Random-Sorting & Predicting Scores
First, this framework assumes that students are exogenously switching from one teacher to another. In other words, the model assumes that principals are not doing their jobs and are randomly assigning students to teachers. We would hope that this is not the case, especially if we believe the principal should assign students to teachers based on their abilities, needs, interests, and learning styles.
In addition, these models examine students based on their observable characteristics (and baseline test scores) to predict how they ought to do the following year. This is problematic since the model can only do so based on observable characteristics. The model predicts a value based on things such as skin color, income level, and a crude measure of innate ability. Obviously, two minority children coming from households with similar incomes and similar test scores in the previous year are different in ways that will affect their achievement in subsequent years.
Narrow Focused Tests Needed
Jacob and Rothstein (2016) discuss issues with other assumptions that researchers quickly make about these measures and their potentially damaging consequences. For instance, if we want to use value-added to keep individual teachers accountable, the assessments must have an extremely narrow focus. If we really want to attribute the growth of student achievement to individual subject-area teachers, we must ensure that the assessment does not capture information or skills that come from more than one classroom. Additionally, to improve the measure, we would need the assessments to capture abilities that are malleable solely within individual classrooms. In an attempt to hold teachers more accountable, by improving the value-added measure, we are likely to do much harm to students.
The Scaling Assumption
Perhaps even more importantly, even the best value-added models today assume that the test scores are internally scaled (Ballou, 2009). In other words, receiving a test score gain from zero to 50 and a gain from 50 to 100 are assumed to result in an equal change in cognitive skills. This is a heroic assumption; learning to recite the alphabet is not an equivalent jump in cognitive ability as going from being able to recite the alphabet to reading words. Since the underlying attribute (aptitude or ability) that we care about is not directly measured, our crude measures do not allow us to make the assumption of equal scale across the points awarded on a given assessment.
However, test scores with non-internal scales could be used to predict other measures that are internally scaled, such as graduation and earnings. Nevertheless, these long-term outcomes would take an enormous amount of time and effort to collect and analyze. Further, even if these measures were costless to collect and analyze, such a model would require test scores to be able to predict graduation and earnings. As we know, there is a huge disconnect in the literature between test score outcomes and long-term outcomes. The voucher programs in Milwaukee and DC, for example, produced little or no test score gain, but large increases in high school graduation (Cowen et al., 2013; Wolf et al., 2013). Alternatively, studies have shown some charter schools had a large test score impact with no change in high school graduation (Angrist et al., 2014; Dobbie & Fryer, 2014; Tuttle et al., 2015; Unterman et al., 2016). In addition, this could cause us to overestimate achievement gaps since, on average, black students are more likely to graduate than white students with the same standardized test scores.
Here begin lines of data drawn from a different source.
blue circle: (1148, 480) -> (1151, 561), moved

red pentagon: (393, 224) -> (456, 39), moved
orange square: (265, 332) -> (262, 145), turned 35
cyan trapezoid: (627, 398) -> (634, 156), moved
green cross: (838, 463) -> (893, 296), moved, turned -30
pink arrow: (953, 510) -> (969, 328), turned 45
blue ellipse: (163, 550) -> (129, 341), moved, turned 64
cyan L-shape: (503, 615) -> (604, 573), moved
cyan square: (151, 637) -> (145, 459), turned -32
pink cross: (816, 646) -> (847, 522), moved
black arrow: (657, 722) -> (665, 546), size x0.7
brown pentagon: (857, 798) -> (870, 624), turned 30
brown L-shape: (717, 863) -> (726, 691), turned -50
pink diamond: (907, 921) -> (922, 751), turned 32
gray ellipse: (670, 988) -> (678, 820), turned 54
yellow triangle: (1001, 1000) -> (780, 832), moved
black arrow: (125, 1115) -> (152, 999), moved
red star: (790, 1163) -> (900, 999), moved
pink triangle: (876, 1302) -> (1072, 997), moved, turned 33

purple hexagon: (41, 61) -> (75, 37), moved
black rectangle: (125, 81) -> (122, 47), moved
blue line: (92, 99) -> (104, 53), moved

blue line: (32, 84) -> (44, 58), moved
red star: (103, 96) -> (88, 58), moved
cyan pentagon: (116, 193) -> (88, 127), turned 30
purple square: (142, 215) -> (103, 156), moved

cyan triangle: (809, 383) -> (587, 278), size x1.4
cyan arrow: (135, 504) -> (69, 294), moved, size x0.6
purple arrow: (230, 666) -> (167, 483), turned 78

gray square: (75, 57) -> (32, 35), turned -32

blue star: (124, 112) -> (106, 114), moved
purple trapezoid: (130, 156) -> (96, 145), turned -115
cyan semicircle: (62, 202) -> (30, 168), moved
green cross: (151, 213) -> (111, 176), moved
Important Unmeasurable Skills
And what about non-cognitive skills? Even if we could, theoretically, perfectly measure the impacts that teachers and schools have on student cognitive skills, we would still miss the other half of the equation. Focusing on cognitive, academic skills is probably beneficial for some students, but it can be harmful to many others. If schools are meant to alter the life-trajectory of children, they must shape citizenship skills, determination, and conscientiousness. Those skills cannot be measured accurately at this time, and probably will not be measured accurately in the future.
Even the most-refined measure that we have, value-added modeling, relies on the heroic assumptions of exogenous sorting and internally scaled assessments. Even if the model somehow did not rely on these assumptions, the accountability system would require someone to decide what ought to be assessed, how much students ought to grow, and what the goals of education ought to be for all members of society.
Uniform decisions such as these cannot, and will not, work for children with unique interests, abilities, and learning styles. The only way to account for diverse children is to make schools accountable to the desires of families. The only way to do that is to allow individual families to choose the type of education that is best for their children.